Extracted data entries

- Opening Delimiter -

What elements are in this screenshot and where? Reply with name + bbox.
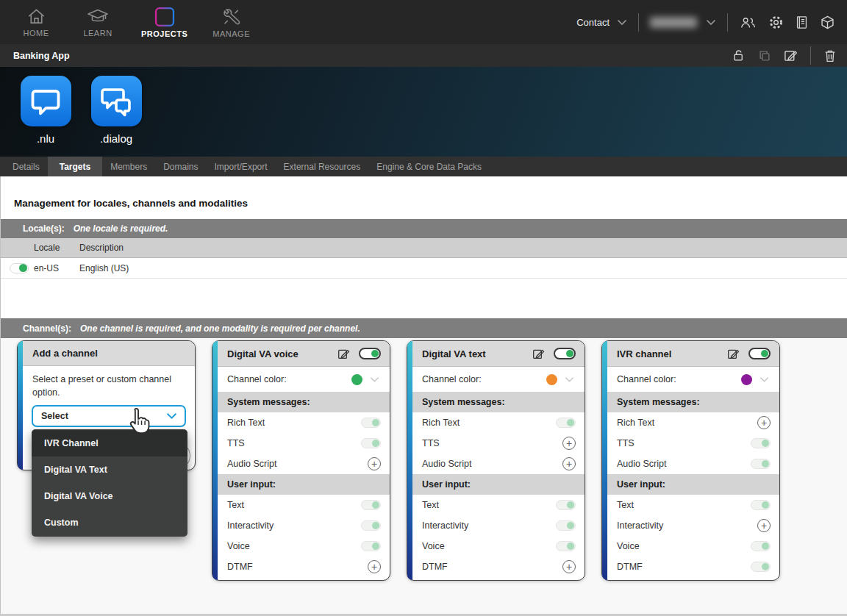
modality-row: Rich Text (212, 412, 390, 433)
modality-control[interactable] (562, 560, 576, 573)
chevron-down-icon (617, 19, 627, 26)
nav-manage[interactable]: MANAGE (212, 7, 250, 38)
chevron-down-icon (706, 19, 716, 26)
channel-preset-select[interactable]: Select (32, 405, 186, 427)
modality-row: Text (212, 495, 390, 515)
modality-control[interactable] (361, 438, 381, 448)
tab-import-export[interactable]: Import/Export (207, 157, 276, 176)
add-channel-title: Add a channel (32, 348, 186, 359)
channel-card-digital-va-voice: Digital VA voice Channel color: System m… (212, 340, 390, 581)
channel-enabled-toggle[interactable] (359, 348, 381, 359)
section-user-input: User input: (212, 474, 390, 495)
locale-enabled-toggle[interactable] (10, 263, 29, 273)
channel-card-ivr: IVR channel Channel color: System messag… (601, 340, 780, 581)
topnav-right: Contact (576, 13, 835, 32)
tab-details[interactable]: Details (4, 157, 48, 176)
edit-channel-button[interactable] (337, 348, 350, 360)
modality-row: Rich Text (407, 412, 585, 433)
edit-channel-button[interactable] (532, 348, 545, 360)
chevron-down-icon (166, 412, 177, 420)
modality-control[interactable] (751, 459, 771, 469)
user-account-menu[interactable] (650, 17, 716, 28)
project-bar: Banking App (0, 44, 847, 67)
modality-row: Audio Script (212, 454, 390, 474)
chevron-down-icon (565, 376, 574, 383)
menu-item-ivr-channel[interactable]: IVR Channel (32, 430, 187, 456)
copy-icon[interactable] (758, 49, 771, 62)
modality-control[interactable] (361, 541, 381, 551)
chevron-down-icon (760, 376, 769, 383)
contact-label: Contact (576, 17, 610, 28)
nlu-app-tile[interactable]: .nlu (20, 76, 71, 157)
package-icon[interactable] (820, 15, 835, 30)
modality-control[interactable] (556, 541, 576, 551)
channel-enabled-toggle[interactable] (554, 348, 576, 359)
menu-item-custom[interactable]: Custom (32, 509, 187, 536)
tab-targets[interactable]: Targets (48, 157, 102, 176)
modality-row: TTS (407, 433, 585, 454)
modality-control[interactable] (751, 438, 771, 448)
section-user-input: User input: (407, 474, 585, 495)
trash-icon[interactable] (823, 49, 837, 63)
select-value: Select (41, 411, 68, 421)
docs-icon[interactable] (795, 15, 809, 30)
modality-control[interactable] (751, 562, 771, 572)
channel-color-label: Channel color: (617, 374, 676, 384)
card-accent-bar (407, 341, 412, 580)
modality-control[interactable] (562, 457, 576, 470)
card-accent-bar (18, 341, 23, 470)
tab-engine-core-data-packs[interactable]: Engine & Core Data Packs (368, 157, 490, 176)
nav-manage-label: MANAGE (212, 29, 250, 38)
modality-control[interactable] (361, 500, 381, 510)
nav-home[interactable]: HOME (18, 7, 54, 38)
modality-row: Audio Script (407, 454, 585, 474)
channel-enabled-toggle[interactable] (748, 348, 771, 359)
modality-control[interactable] (757, 416, 771, 429)
modality-control[interactable] (751, 541, 771, 551)
gear-icon[interactable] (768, 15, 784, 30)
menu-item-digital-va-text[interactable]: Digital VA Text (32, 456, 187, 483)
tab-members[interactable]: Members (102, 157, 155, 176)
edit-icon[interactable] (784, 49, 798, 62)
dialog-app-tile[interactable]: .dialog (90, 76, 142, 157)
modality-row: Interactivity (602, 515, 779, 536)
modality-control[interactable] (757, 519, 771, 532)
modality-control[interactable] (556, 418, 576, 428)
channel-color-row[interactable]: Channel color: (212, 367, 390, 392)
modality-control[interactable] (562, 437, 576, 450)
tab-external-resources[interactable]: External Resources (276, 157, 369, 176)
nav-projects[interactable]: PROJECTS (141, 7, 187, 38)
unlock-icon[interactable] (732, 49, 746, 62)
modality-row: DTMF (602, 556, 779, 577)
modality-control[interactable] (361, 418, 381, 428)
column-description: Description (79, 243, 847, 253)
channel-color-row[interactable]: Channel color: (602, 367, 779, 392)
main-nav: HOME LEARN PROJECTS MANAGE (18, 7, 250, 38)
channel-color-row[interactable]: Channel color: (407, 367, 585, 392)
channel-card-header: Digital VA voice (212, 341, 390, 367)
modality-row: DTMF (212, 556, 390, 577)
channel-card-digital-va-text: Digital VA text Channel color: System me… (407, 340, 585, 581)
channel-color-label: Channel color: (227, 374, 287, 384)
menu-item-digital-va-voice[interactable]: Digital VA Voice (32, 483, 187, 509)
modality-control[interactable] (368, 560, 381, 573)
contact-menu[interactable]: Contact (576, 17, 627, 28)
nav-learn[interactable]: LEARN (79, 7, 116, 38)
edit-channel-button[interactable] (727, 348, 740, 360)
modality-control[interactable] (556, 500, 576, 510)
users-icon[interactable] (739, 15, 757, 30)
modality-control[interactable] (368, 457, 381, 470)
modality-control[interactable] (751, 500, 771, 510)
channel-card-header: Digital VA text (407, 341, 585, 367)
nav-learn-label: LEARN (83, 29, 112, 37)
channels-section-bar: Channel(s): One channel is required, and… (1, 318, 847, 338)
locales-section-bar: Locale(s): One locale is required. (1, 219, 847, 238)
modality-control[interactable] (556, 520, 576, 531)
modality-control[interactable] (361, 520, 381, 531)
user-name-redacted (650, 17, 697, 28)
divider (638, 13, 639, 32)
tab-domains[interactable]: Domains (155, 157, 206, 176)
targets-content: Management for locales, channels and mod… (0, 176, 847, 616)
projects-icon (154, 7, 175, 27)
locales-bar-label: Locale(s): (23, 223, 65, 234)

- Closing Delimiter -

> [Work to complete] Transcribe the data exactly and leave no picture in the copy.

> [Expected output]
What elements are in this screenshot and where? Reply with name + bbox.
modality-row: Rich Text (212, 412, 390, 433)
modality-control[interactable] (562, 560, 576, 573)
chevron-down-icon (617, 19, 627, 26)
nav-manage[interactable]: MANAGE (212, 7, 250, 38)
chevron-down-icon (706, 19, 716, 26)
channel-preset-select[interactable]: Select (32, 405, 186, 427)
modality-row: Text (212, 495, 390, 515)
modality-control[interactable] (361, 438, 381, 448)
tab-import-export[interactable]: Import/Export (207, 157, 276, 176)
add-channel-title: Add a channel (32, 348, 186, 359)
channel-card-digital-va-voice: Digital VA voice Channel color: System m… (212, 340, 390, 581)
channel-enabled-toggle[interactable] (359, 348, 381, 359)
section-user-input: User input: (212, 474, 390, 495)
locale-enabled-toggle[interactable] (10, 263, 29, 273)
channel-card-ivr: IVR channel Channel color: System messag… (601, 340, 780, 581)
topnav-right: Contact (576, 13, 835, 32)
tab-details[interactable]: Details (4, 157, 48, 176)
edit-channel-button[interactable] (337, 348, 350, 360)
modality-row: Rich Text (407, 412, 585, 433)
edit-channel-button[interactable] (532, 348, 545, 360)
chevron-down-icon (166, 412, 177, 420)
modality-control[interactable] (751, 459, 771, 469)
user-account-menu[interactable] (650, 17, 716, 28)
project-bar: Banking App (0, 44, 847, 67)
modality-row: Audio Script (212, 454, 390, 474)
chevron-down-icon (565, 376, 574, 383)
menu-item-ivr-channel[interactable]: IVR Channel (32, 430, 187, 456)
copy-icon[interactable] (758, 49, 771, 62)
modality-control[interactable] (361, 541, 381, 551)
chevron-down-icon (760, 376, 769, 383)
contact-label: Contact (576, 17, 610, 28)
nlu-app-tile[interactable]: .nlu (20, 76, 71, 157)
package-icon[interactable] (820, 15, 835, 30)
modality-control[interactable] (556, 541, 576, 551)
channel-enabled-toggle[interactable] (554, 348, 576, 359)
menu-item-custom[interactable]: Custom (32, 509, 187, 536)
tab-targets[interactable]: Targets (48, 157, 102, 176)
modality-row: TTS (407, 433, 585, 454)
modality-control[interactable] (751, 438, 771, 448)
section-user-input: User input: (407, 474, 585, 495)
trash-icon[interactable] (823, 49, 837, 63)
select-value: Select (41, 411, 68, 421)
docs-icon[interactable] (795, 15, 809, 30)
modality-control[interactable] (751, 562, 771, 572)
channel-color-label: Channel color: (617, 374, 676, 384)
card-accent-bar (407, 341, 412, 580)
modality-control[interactable] (562, 457, 576, 470)
card-accent-bar (18, 341, 23, 470)
tab-engine-core-data-packs[interactable]: Engine & Core Data Packs (368, 157, 490, 176)
nav-manage-label: MANAGE (212, 29, 250, 38)
modality-control[interactable] (361, 500, 381, 510)
nav-home[interactable]: HOME (18, 7, 54, 38)
modality-row: Audio Script (407, 454, 585, 474)
channel-enabled-toggle[interactable] (748, 348, 771, 359)
modality-control[interactable] (757, 416, 771, 429)
modality-control[interactable] (751, 541, 771, 551)
gear-icon[interactable] (768, 15, 784, 30)
menu-item-digital-va-text[interactable]: Digital VA Text (32, 456, 187, 483)
tab-members[interactable]: Members (102, 157, 155, 176)
edit-icon[interactable] (784, 49, 798, 62)
dialog-app-tile[interactable]: .dialog (90, 76, 142, 157)
modality-row: Interactivity (602, 515, 779, 536)
modality-control[interactable] (757, 519, 771, 532)
modality-control[interactable] (556, 418, 576, 428)
channel-color-row[interactable]: Channel color: (212, 367, 390, 392)
modality-control[interactable] (562, 437, 576, 450)
tab-external-resources[interactable]: External Resources (276, 157, 369, 176)
nav-projects[interactable]: PROJECTS (141, 7, 187, 38)
unlock-icon[interactable] (732, 49, 746, 62)
modality-row: DTMF (602, 556, 779, 577)
modality-control[interactable] (361, 418, 381, 428)
column-description: Description (79, 243, 847, 253)
channel-color-row[interactable]: Channel color: (602, 367, 779, 392)
main-nav: HOME LEARN PROJECTS MANAGE (18, 7, 250, 38)
channel-color-row[interactable]: Channel color: (407, 367, 585, 392)
channel-card-header: Digital VA voice (212, 341, 390, 367)
modality-row: DTMF (212, 556, 390, 577)
channel-card-digital-va-text: Digital VA text Channel color: System me… (407, 340, 585, 581)
channel-color-label: Channel color: (227, 374, 287, 384)
menu-item-digital-va-voice[interactable]: Digital VA Voice (32, 483, 187, 509)
modality-control[interactable] (368, 560, 381, 573)
contact-menu[interactable]: Contact (576, 17, 627, 28)
nav-learn[interactable]: LEARN (79, 7, 116, 38)
edit-channel-button[interactable] (727, 348, 740, 360)
modality-control[interactable] (556, 500, 576, 510)
users-icon[interactable] (739, 15, 757, 30)
modality-control[interactable] (368, 457, 381, 470)
modality-control[interactable] (751, 500, 771, 510)
channel-card-header: Digital VA text (407, 341, 585, 367)
nav-learn-label: LEARN (83, 29, 112, 37)
channels-section-bar: Channel(s): One channel is required, and… (1, 318, 847, 338)
locales-section-bar: Locale(s): One locale is required. (1, 219, 847, 238)
modality-control[interactable] (556, 520, 576, 531)
modality-control[interactable] (361, 520, 381, 531)
user-name-redacted (650, 17, 697, 28)
divider (638, 13, 639, 32)
tab-domains[interactable]: Domains (155, 157, 206, 176)
targets-content: Management for locales, channels and mod… (0, 176, 847, 616)
projects-icon (154, 7, 175, 27)
locales-bar-label: Locale(s): (23, 223, 65, 234)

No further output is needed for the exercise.